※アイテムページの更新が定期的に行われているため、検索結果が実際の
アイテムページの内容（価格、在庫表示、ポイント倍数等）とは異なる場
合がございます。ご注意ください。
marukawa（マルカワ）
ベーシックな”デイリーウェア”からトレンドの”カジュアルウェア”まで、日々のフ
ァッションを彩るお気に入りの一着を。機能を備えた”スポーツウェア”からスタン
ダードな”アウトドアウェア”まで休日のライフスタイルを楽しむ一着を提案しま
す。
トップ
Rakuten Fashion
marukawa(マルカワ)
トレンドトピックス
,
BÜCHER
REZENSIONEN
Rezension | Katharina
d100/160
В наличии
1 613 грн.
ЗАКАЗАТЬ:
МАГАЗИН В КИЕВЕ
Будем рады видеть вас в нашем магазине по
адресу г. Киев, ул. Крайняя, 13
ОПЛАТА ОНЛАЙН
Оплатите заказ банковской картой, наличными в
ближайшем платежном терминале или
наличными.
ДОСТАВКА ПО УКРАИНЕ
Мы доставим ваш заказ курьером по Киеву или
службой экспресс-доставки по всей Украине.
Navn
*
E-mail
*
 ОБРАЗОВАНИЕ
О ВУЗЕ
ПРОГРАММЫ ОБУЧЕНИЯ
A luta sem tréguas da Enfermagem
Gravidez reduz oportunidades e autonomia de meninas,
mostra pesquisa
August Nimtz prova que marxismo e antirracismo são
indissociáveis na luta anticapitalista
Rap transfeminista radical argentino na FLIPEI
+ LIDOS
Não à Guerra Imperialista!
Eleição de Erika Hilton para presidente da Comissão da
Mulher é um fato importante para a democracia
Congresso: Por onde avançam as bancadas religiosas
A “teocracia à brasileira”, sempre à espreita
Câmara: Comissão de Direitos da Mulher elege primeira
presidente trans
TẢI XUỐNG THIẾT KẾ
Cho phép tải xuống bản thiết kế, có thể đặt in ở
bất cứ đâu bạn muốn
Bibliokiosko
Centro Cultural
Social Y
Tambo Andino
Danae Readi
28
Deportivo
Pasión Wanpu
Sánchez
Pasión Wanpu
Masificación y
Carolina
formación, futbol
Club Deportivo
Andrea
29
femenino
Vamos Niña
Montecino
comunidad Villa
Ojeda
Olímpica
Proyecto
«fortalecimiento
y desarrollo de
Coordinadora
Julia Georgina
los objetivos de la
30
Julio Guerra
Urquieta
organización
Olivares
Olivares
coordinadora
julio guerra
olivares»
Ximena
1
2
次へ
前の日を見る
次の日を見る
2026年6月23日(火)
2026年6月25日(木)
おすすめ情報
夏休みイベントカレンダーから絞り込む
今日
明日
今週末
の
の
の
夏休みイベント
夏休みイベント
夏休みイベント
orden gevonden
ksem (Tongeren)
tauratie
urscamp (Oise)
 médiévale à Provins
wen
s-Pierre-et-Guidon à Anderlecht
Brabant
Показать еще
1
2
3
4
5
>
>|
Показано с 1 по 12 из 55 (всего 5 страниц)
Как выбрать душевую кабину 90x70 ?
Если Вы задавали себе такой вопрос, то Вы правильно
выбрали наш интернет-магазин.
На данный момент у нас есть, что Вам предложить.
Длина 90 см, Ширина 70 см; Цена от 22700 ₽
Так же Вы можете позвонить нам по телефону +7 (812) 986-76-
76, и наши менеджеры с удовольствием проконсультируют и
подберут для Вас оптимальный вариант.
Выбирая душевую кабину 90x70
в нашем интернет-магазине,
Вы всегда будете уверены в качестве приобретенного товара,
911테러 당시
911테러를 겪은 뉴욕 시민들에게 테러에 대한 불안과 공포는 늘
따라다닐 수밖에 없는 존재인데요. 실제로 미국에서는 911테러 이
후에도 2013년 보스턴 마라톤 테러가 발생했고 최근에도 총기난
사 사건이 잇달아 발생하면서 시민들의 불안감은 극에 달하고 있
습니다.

(Problem description)
What belongs in the answer is each line of the listing that contains the word "Comissão".

(Exercise response)
Eleição de Erika Hilton para presidente da Comissão da
Câmara: Comissão de Direitos da Mulher elege primeira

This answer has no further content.